The clerk of the court put a series of pictures and graphs onto a tabletop holovista beside the witness stand, then a rotating hologram of the asteroid appeared. It could have been from our own solar system, and I would never have known.
“So you discovered asteroids,” I prompted. “And where there are asteroids, there is also dust.”
“Yes, Your Honor. I put the Argo on yellow alert and cancelled all VIP telepresence tours as soon as the first asteroid was detected.”
“How long after going onto yellow alert did the Argo hit the grain of dust?” I asked.
“Five hours,” Jackson replied.
“So you were prepared as well as could be expected?”
“Yes. The Argo has many fallback layers.”
“Please tell me what happened immediately after the strike,” I said.
“The readouts in Mission Control went blank
and the alarms went off. All telemetry through the entanglement link ceased.”
“How did the control crew react?”
“People shouted that it was a particle strike. Some of them used a few politically insensitive words.”
“And did your contingency and recovery officer, Lieutenant Ashcroft, did he do anything suspicious?”
“No.”
“Well, just what did he do?”
“Nothing. A virtual of the lieutenant was in one of the Argo’s computers. It was meant to take over and restore the systems after any strike.”

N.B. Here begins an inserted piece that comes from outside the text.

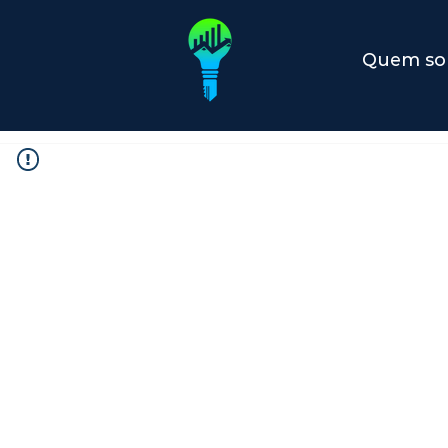
Quem s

“So what did you do, back in Mission Control?”
“I gave orders to turn off the alarms, released media statements, and ordered a coffee from catering.”
“Nothing else?”
“The entanglement link was out, and the Argo was light-years away. We could only wait for a poll signal. That came after three hours. We then linked straight back into the Argo’s systems.”
“Describe what you found.”
“There was a lot of blankout in the data storage arrays, and Ashcroft-virtual was dead. The comms link had been restored from timed contingency routines. While we were starting repairs, I saw that the shield’s computer and circuits were all dead. I used the camera on the robotic maintenance crawler to get a direct view of the probe’s condition. It showed that the shield section had been smashed away. When I ordered a search with the radar unit and main telescope, this is what we saw.”
Jackson put up a blurred image of the shield pulling away from the Argo.
“It looks undamaged,” I said.
“I assumed that the damage was on the other side. Now I realize that the explosive separation bolts had been fired. There had been no collision.”
“Was there any communication between the shield and the Argo?”
“When we transmitted the kill switch key to take manual control of the shield, all we got was the INVALID KEY response. That indicates catastrophic damage.”